Ordinary least square (OLS) regression analysis was performed on the day 0 methylation matrix for both cohort 3 and cohort 4 vaccine substrains. And both seroprotection (HAI score at day 0) and seroconversion (HAI score fold change from day 28 to day 0) were regressed against individual CpG sites. Benjamini–Hochberg FDR method was used to adjust for multiple testing problems. And the final p values for testing if the coefficients are zero or not was log transformed for data visualization.

Delta methylation and principal component analysis

Delta methylation matrix was obtained from the change of methylation matrix from day 28 to day 0. The values of delta methylation were standardized before performing the principal component analysis (PCA). PCA was then conducted for the standardized delta methylation matrix using the scikit-learn package60. The first principal component explains the most variance, and the 200 top sites of the first principal component were selected by looking at their weights to the first pc which can be both positive and negative values.

Paired t-test and differentially methylated sites (DMS)

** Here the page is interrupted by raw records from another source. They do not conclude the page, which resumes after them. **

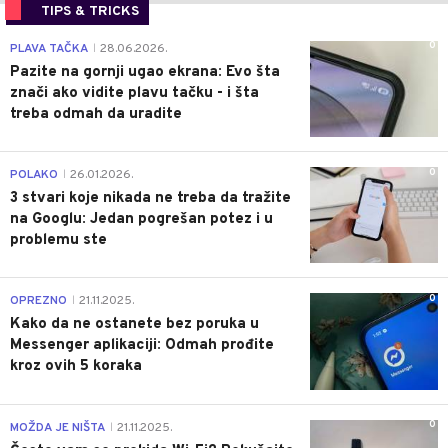
TIPS & TRICKS
0
PLAVA TAČKA
28.06.2026.
|
Pazite na gornji ugao ekrana: Evo šta
znači ako vidite plavu tačku - i šta
treba odmah da uradite
0
POLAKO
26.01.2026.
|
3 stvari koje nikada ne treba da tražite
na Googlu: Jedan pogrešan potez i u
problemu ste
0
OPREZNO
21.11.2025.
|
Kako da ne ostanete bez poruka u
Messenger aplikaciji: Odmah prođite
kroz ovih 5 koraka
0
MOŽDA JE NIŠTA
21.11.2025.
|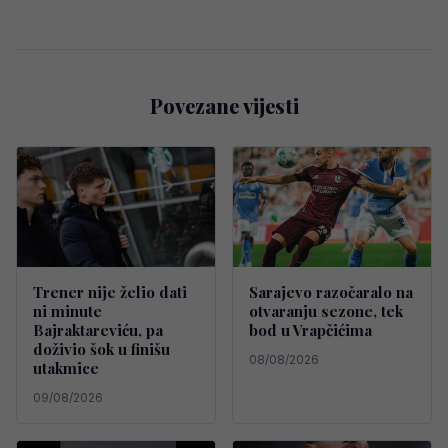
Povezane vijesti
Trener nije želio dati
Sarajevo razočaralo na
ni minute
otvaranju sezone, tek
Bajraktareviću, pa
bod u Vrapčićima
doživio šok u finišu
08/08/2026
utakmice
09/08/2026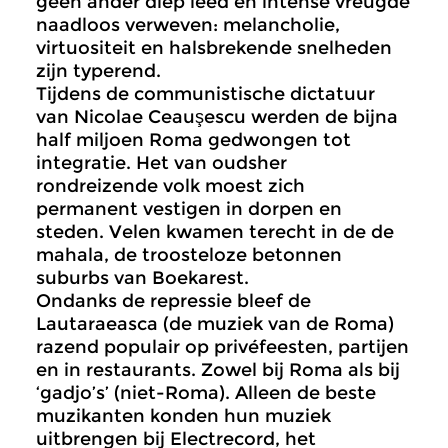
geen ander diep leed en intense vreugde
naadloos verweven: melancholie,
virtuositeit en halsbrekende snelheden
zijn typerend.
Tijdens de communistische dictatuur
van Nicolae Ceauşescu werden de bijna
half miljoen Roma gedwongen tot
integratie. Het van oudsher
rondreizende volk moest zich
permanent vestigen in dorpen en
steden. Velen kwamen terecht in de de
mahala, de troosteloze betonnen
suburbs van Boekarest.
Ondanks de repressie bleef de
Lautaraeasca (de muziek van de Roma)
razend populair op privéfeesten, partijen
en in restaurants. Zowel bij Roma als bij
‘gadjo’s’ (niet-Roma). Alleen de beste
muzikanten konden hun muziek
uitbrengen bij Electrecord, het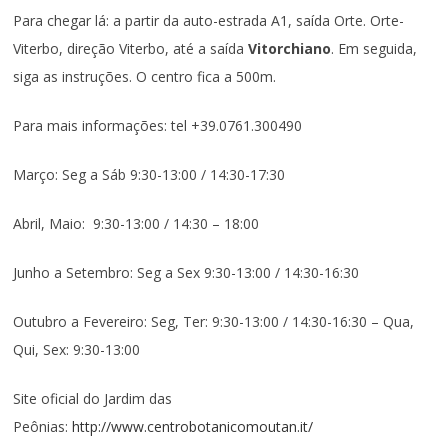
Para chegar lá: a partir da auto-estrada A1, saída Orte. Orte-
Viterbo, direção Viterbo, até a saída
Vitorchiano
. Em seguida,
siga as instruções. O centro fica a 500m.
Para mais informações: tel +39.0761.300490
Março: Seg a Sáb 9:30-13:00 / 14:30-17:30
Abril, Maio: 9:30-13:00 / 14:30 – 18:00
Junho a Setembro: Seg a Sex 9:30-13:00 / 14:30-16:30
Outubro a Fevereiro: Seg, Ter: 9:30-13:00 / 14:30-16:30 – Qua,
Qui, Sex: 9:30-13:00
Site oficial do Jardim das
Peônias:
http://www.centrobotanicomoutan.it/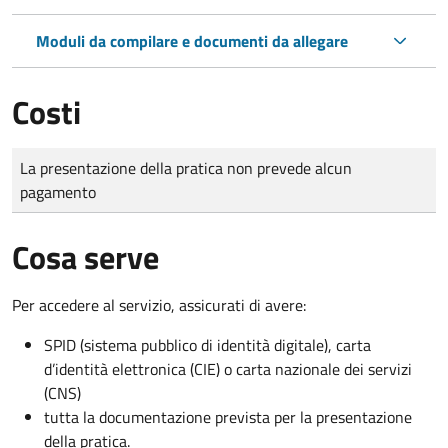
Moduli da compilare e documenti da allegare
Costi
Tipo di pagamento
Importo
La presentazione della pratica non prevede alcun
pagamento
Cosa serve
Per accedere al servizio, assicurati di avere:
SPID (sistema pubblico di identità digitale), carta
d’identità elettronica (CIE) o carta nazionale dei servizi
(CNS)
tutta la documentazione prevista per la presentazione
della pratica.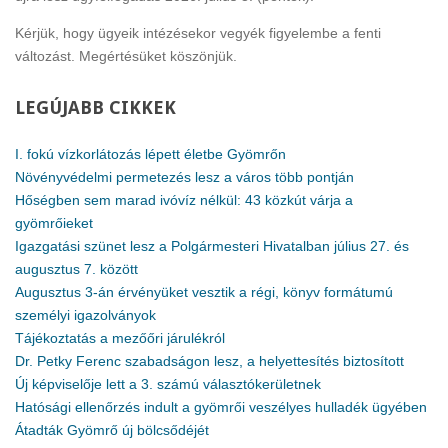
Kérjük, hogy ügyeik intézésekor vegyék figyelembe a fenti
változást. Megértésüket köszönjük.
LEGÚJABB
CIKKEK
I. fokú vízkorlátozás lépett életbe Gyömrőn
Növényvédelmi permetezés lesz a város több pontján
Hőségben sem marad ivóvíz nélkül: 43 közkút várja a
gyömrőieket
Igazgatási szünet lesz a Polgármesteri Hivatalban július 27. és
augusztus 7. között
Augusztus 3-án érvényüket vesztik a régi, könyv formátumú
személyi igazolványok
Tájékoztatás a mezőőri járulékról
Dr. Petky Ferenc szabadságon lesz, a helyettesítés biztosított
Új képviselője lett a 3. számú választókerületnek
Hatósági ellenőrzés indult a gyömrői veszélyes hulladék ügyében
Átadták Gyömrő új bölcsődéjét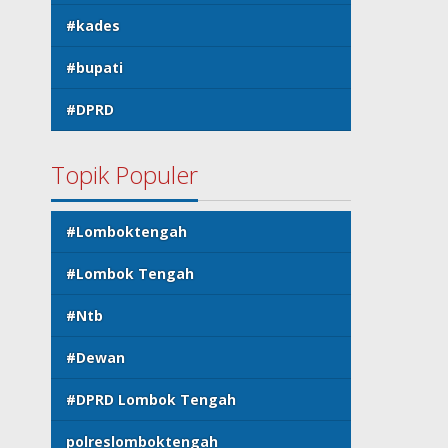
#kades
#bupati
#DPRD
Topik Populer
#Lomboktengah
#Lombok Tengah
#Ntb
#Dewan
#DPRD Lombok Tengah
polreslomboktengah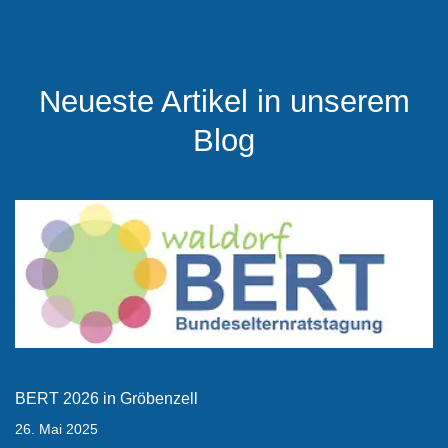
Neueste Artikel in unserem
Blog
BERT 2026 in Gröbenzell
26. Mai 2025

Two sided paired t tests were performed for each individual CpG site at day 28 and day 0. The differentially methylated sites were selected based on p-value from the t test result. Those sites (481 sites) that passed the significance threshold 0.05 after Bonferroni correction were considered significant.

Cell type deconvolution for methylation matrix

Four main blood cell types were used as references when performing cell composition estimation using CellFi which are neutrophils, T cells, B cells and monocytes. The reference datasets were obtained from the Blueprint Epigenome Project52. A non-negative least squares regression was performed on the methylation level of cell type specific regions of the samples and references to estimate the cell type proportion for each sample.

Proximal genes and gene set enrichment analysis

Each CpG site was mapped with the nearest gene features using the Biomart package (v2.28.0) in R (4.1.0)61. Proximal genes were defined by the criteria that the site was either within the gene body or in the promoter region that is in the range of -1000 to + 250 base pairs away from the transcription start site. The dataset homo sapiens genes (GRCh37.p13) was used to implement the CpG to gene annotation. Then, the gene set enrichment analysis was performed using Enrichr against all targeted background sites and verified using GREAT (Additional file 4: Fig. S3)62,63. The gene ontology biological process was used as the gene set, and a hypergeometric test was carried out to conduct the gene set enrichment analysis.

Ethics approval and consent to participate and publish

This study has been approved by the University of Georgia Institutional Review Board. Written consent forms for participation were obtained from all participants, their parents, or their legal guardians. Written consent forms that approve publication were obtained from all participants, their parents, or their legal guardians.